1. A process for hydrodesulfurizing an olefinic naphtha feedstock while retaining a substantial amount of the olefins, which feedstock has a T95 boiling point below 250° C. and contains at least 50 ppmw of organically bound sulfur and from 5% to 60% olefins, said process comprising:
(a) hydrodesulfurizing the feedstock in a sulfur removal stage in the presence of a gas comprising hydrogen and a hydrodesulfurization catalyst, at hydrodesulfurization reaction conditions including a temperature from 200° C. to 350° C., a pressure from 2 barg to 35 barg, and gas to oil ratio from 500 Nm3/m3 to 1000 Nm3/m3, to convert at least 60% of the organically bound sulfur to hydrogen sulfide and to produce a desulfurized product stream.
2. A process according to claim 1 wherein the process severity is configured for converting at least 70% of the organically bound sulfur to hydrogen sulfide.
3. A process according to claim 1, wherein the gas to oil ratio and the pressure is configured for the selectivity slope, (% HDS-% OSAT)/(% OSAT*(100-% HDS)), to be above 0.55.
4. A process according to claim 3, wherein less than 30% of the sulfur in the feedstock directed to the sulfur removal stage is found in mercaptans.
5. A process according to claim 1, wherein the liquid hourly space velocity is from 1.1 hr−1 to 3 hr−1.
6. A process according to claim 1, further comprising the steps of:
(b) separating the feedstock in at least a heavy naphtha stream and a light naphtha stream according to boiling point;
(c) directing said heavy naphtha stream as the feedstock of said hydrodesulfurizing step, providing a desulfurized product stream;
(d) optionally directing the light naphtha stream as the feedstock to a further sulfur removal stage, providing a light desulfurized naphtha stream; and
(e) combining said desulfurized product stream and either said light naphtha stream or said light desulfurized naphtha stream to form a final product stream.

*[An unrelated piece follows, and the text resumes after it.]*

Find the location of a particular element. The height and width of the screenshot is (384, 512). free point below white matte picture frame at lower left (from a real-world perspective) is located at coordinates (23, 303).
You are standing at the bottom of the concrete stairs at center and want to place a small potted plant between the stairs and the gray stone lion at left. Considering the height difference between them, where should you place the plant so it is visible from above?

7. A process according to claim 1, in which said hydrodesulfurization catalyst comprises 0.5% to 5% cobalt and/or nickel and 3% to 20% molybdenum and/or tungsten, on a refractory support.

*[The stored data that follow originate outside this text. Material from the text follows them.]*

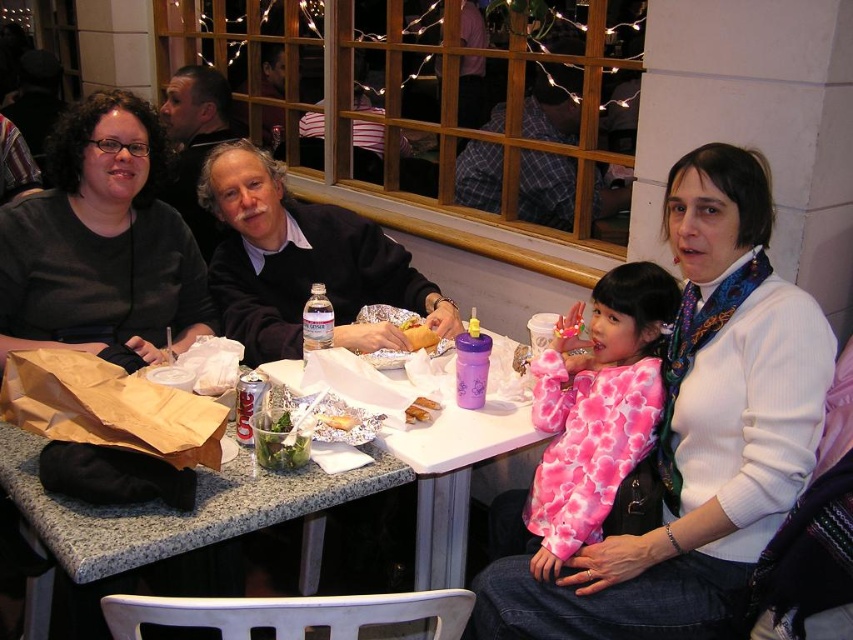 Between pink tie-dye sweater at center and gray knit sweater at center, which one appears on the right side from the viewer's perspective?

pink tie-dye sweater at center is more to the right.

Measure the distance between point (554,376) and camera.

The distance of point (554,376) from camera is 5.77 feet.

Does point (573, 536) come farther from viewer compared to point (212, 237)?

No, (573, 536) is in front of (212, 237).

Find the location of a particular element. The height and width of the screenshot is (640, 853). pink tie-dye sweater at center is located at coordinates (596, 406).

Based on the photo, does dark brown sweater at center appear under golden crispy bread at center?

A: Actually, dark brown sweater at center is above golden crispy bread at center.

Can you confirm if dark brown sweater at center is positioned to the right of golden crispy bread at center?

No, dark brown sweater at center is not to the right of golden crispy bread at center.

The image size is (853, 640). Identify the location of dark brown sweater at center. (303, 262).

Between matte black shirt at left and gray knit sweater at center, which one is positioned higher?

gray knit sweater at center

Which is below, matte black shirt at left or gray knit sweater at center?

matte black shirt at left

Find the location of a particular element. matte black shirt at left is located at coordinates 102,241.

8. A process according to claim 7, in which said hydrodesulfurization catalyst comprises 0.5% to 5% cobalt and 3% to 20% molybdenum.
9. A process according to claim 7, in which refractory said support comprises alumina, silica or silica-alumina.
10. A process according to claim 6, wherein said step (c) comprises the substeps:
(x) directing said heavy naphtha stream as the feedstock of a first hydrodesulfurizing step in the presence of a catalytically active material, providing a desulfurized heavy product stream;
(y) optionally separating the desulfurized heavy product stream into at least a desulfurized heavy naphtha stream and a gas stream; and
(z) further desulfurizing the heavy desulfurized naphtha product stream in the presence of a catalytically active material, providing the desulfurized product stream,
wherein the conditions and catalytically active material of steps (x) and (z) may be similar or different.
11. A process according to claim 10, wherein said step (x) converts at least 75% of the organically bound sulfur to H2S.
12. A process according to claim 10, wherein said step (y) is present and involves the steps:
(p) separating the desulfurized heavy product stream in a at least a desulfurized heavy naphtha stream, desulfurized intermediate naphtha stream and a gas stream, and one or both of the steps;
(q) further desulfurizing the desulfurized intermediate naphtha product stream, providing the intermediate desulfurized product stream; and
(r) combining two or more of the intermediate desulfurized product stream, the heavy desulfurized product stream, said light naphtha stream and said light desulfurized naphtha stream to form a final product stream.
13. A process according to claim 1, wherein the process for hydrodesulfurizing the olefinic naphtha feedstock retains at least 20% of the olefins in the olefinic naphtha feedstock.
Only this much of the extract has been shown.